She’s stood in for Martha Argerich, Evgeny Kissin, Radu Lupu and Murray Perahia, and performs with some of the greatest orchestras and conductors, who praise her playfulness and unpretentiousness, coupled with artistic maturity, commitment, excellent preparation and professionalism.
Elfin in statue, her technical and artistic prowess and pianistic power belie her petite frame, often clad in dazzling, eye-catching attire and spiky stiletto shoes (which have most of us who play the piano seriously wondering how on earth she manages to pedal!). Critics have commented on the slinky dresses and short skirts perhaps more than her playing, which is unfair and misguided (and occasionally sexist). By her own admission, she’s a young woman who loves fashion and clothes, and the way she dresses reflects and influences how she plays because she sees performing as a complete work of art which combines the aural and the visual. Individuality and personal style are the hallmarks of this tiny piano powerhouse who wows audiences the world over, a fearless, confident artist who plays the most challenging repertoire with consummate bravura and élan.
Born in Beijing in 1987 to a family of musicians, she began her formal musical studies at the Beijing Conservatory at the age of nine, moving to Canada in her teens and thence to the US and the Curtis Institute of Music in Philadelphia, where she studied with acclaimed teacher Gary Graffman (who also taught Lang Lang). “She didn’t play like a prodigy.
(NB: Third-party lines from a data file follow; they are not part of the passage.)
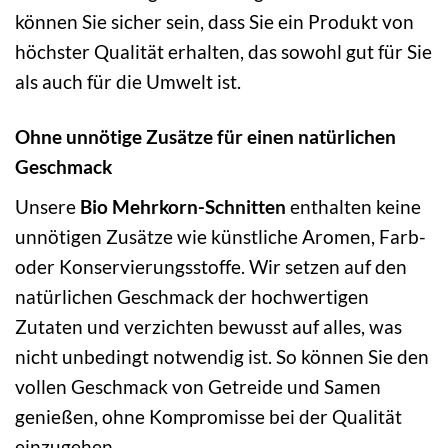
können Sie sicher sein, dass Sie ein Produkt von
höchster Qualität erhalten, das sowohl gut für Sie
als auch für die Umwelt ist.
Ohne unnötige Zusätze für einen natürlichen
Geschmack
Unsere
Bio Mehrkorn-Schnitten
enthalten keine
unnötigen Zusätze wie künstliche Aromen, Farb-
oder Konservierungsstoffe. Wir setzen auf den
natürlichen Geschmack der hochwertigen
Zutaten und verzichten bewusst auf alles, was
nicht unbedingt notwendig ist. So können Sie den
vollen Geschmack von Getreide und Samen
genießen, ohne Kompromisse bei der Qualität
einzugehen.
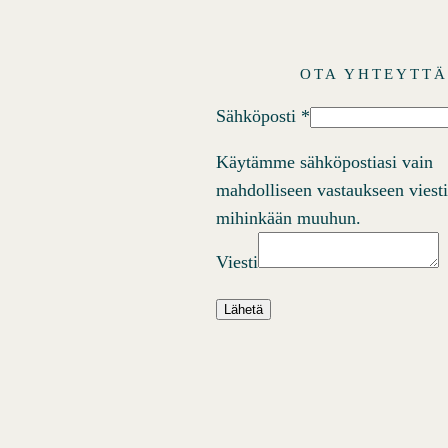
OTA YHTEYTT
Sähköposti
*
Käytämme sähköpostiasi vain
mahdolliseen vastaukseen viest
mihinkään muuhun.
Viesti
Lähetä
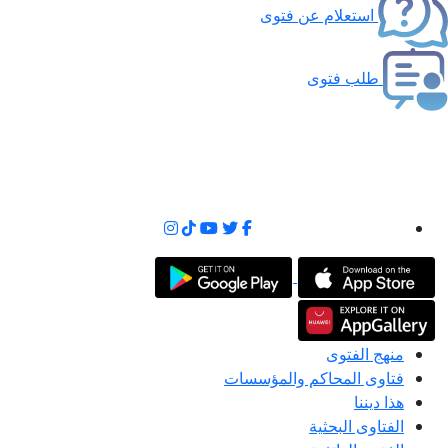
استعلام عن فتوى
طلب فتوى
منهج الفتوى
فتاوى المحاكم والمؤسسات
هذا ديننا
الفتاوى البحثية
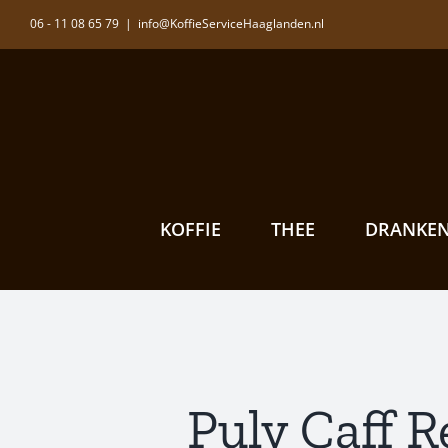
Ga
06 - 11 08 65 79
|
info@KoffieServiceHaaglanden.nl
naar
inhoud
KOFFIE
THEE
DRANKE
Puly Caff R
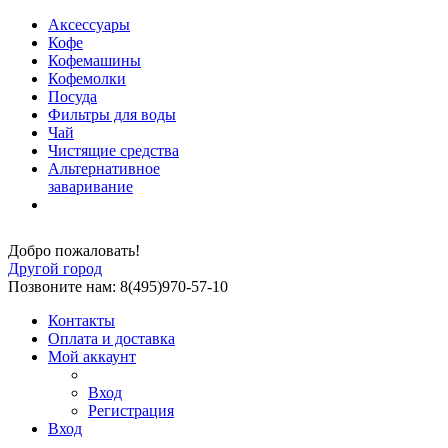
Аксессуары
Кофе
Кофемашины
Кофемолки
Посуда
Фильтры для воды
Чай
Чистящие средства
Альтернативное
заваривание
Добро пожаловать!
Другой город
Позвоните нам: 8(495)970-57-10
Контакты
Оплата и доставка
Мой аккаунт
Вход
Регистрация
Вход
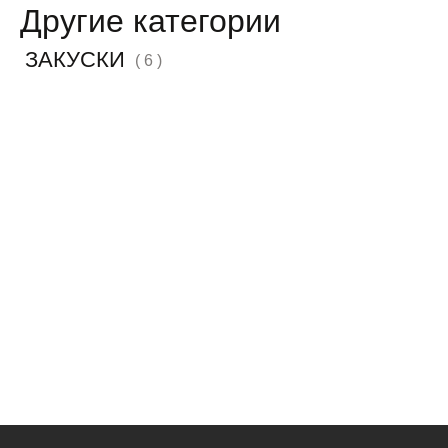
Другие категории
ЗАКУСКИ
( 6 )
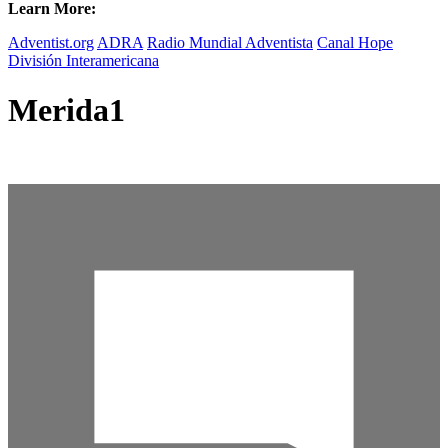
Learn More:
Adventist.org
ADRA
Radio Mundial Adventista
Canal Hope
División Interamericana
Merida1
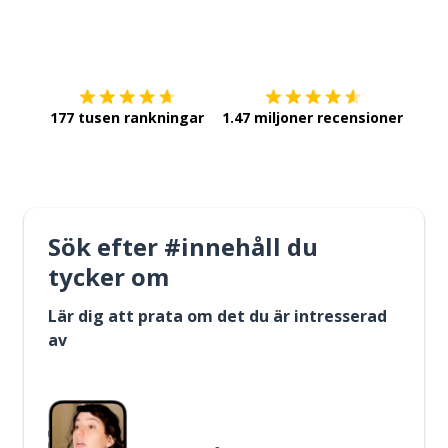
Ladda ner på
App Store
Skaf
177 tusen rankningar
1.47 miljoner recensioner
Sök efter #innehåll du
tycker om
Lär dig att prata om det du är intresserad
av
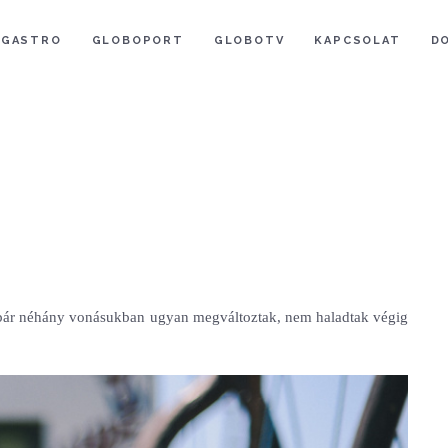
GASTRO
GLOBOPORT
GLOBOTV
KAPCSOLAT
D
gy bár néhány vonásukban ugyan megváltoztak, nem haladtak végig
She played like a finished artist” says Graffman of the then 14-year-old Yuja. And her own affection and respect for her teacher and mentor is clear: “He has made me a better human, not just a better musician.”
Hailed as a prodigy, it was her performance in Boston in 2007 that brought her to the attention of the international music scene. The 20-year-old Wang stood in at the last minute for the legendary but “tired” Martha Argerich, and played a sensational Tchaikovsky First Piano Concerto which had the crowd on its feet, roaring with appreciation. She became an overnight sensation and a recording with DG followed. Since then her star has continued to rise and glitter. She’s something of a rarity in the classical music world – an artist whose recordings actually sell and whose concerts sell out.
In some ways she’s Argerich’s natural successor, with her fondness for the more challenging corners of the repertoire whose thunderous rapid double octaves or vertiginous leaps hold no fear for her. She can certainly play big repertoire in a big way! She also shares Argerich’s daring virtuosity and charisma. But unlike Argerich, who has largely been playing the same repertoire for half a century, Wang has a curiosity and an appetite for everything, undoubtedly supported by her remarkable memory and speed of learning. Nor is she afraid of programming the titans of the repertoire – the two Brahms Concertos, the Bartók 2, Prokofiev 2 and Rachmaninoff 3, as well as the solo piano version of Ravel’s La Valse and both books of Brahms’ Paganini Variations.
“…ever since I was a child…I always preferred to start with the biggest, most difficult work” – Yuja Wang
And what of her playing? She is drawn to the “hot blooded” composers – Tchaikovsky, Rachmaninoff and Prokofiev – but she also plays Mozart, and in addition to the impressive virtuosity, the speed and strength, she plays with a brilliance, depth, and expressive lightness, highlighting inner voices, intricate details and harmonic shadings. She has grace, naturalness and good taste, which, coupled with her superb technical facility and musical maturity, create concerts and recordings which are memorable and moving, thrilling and enthralling.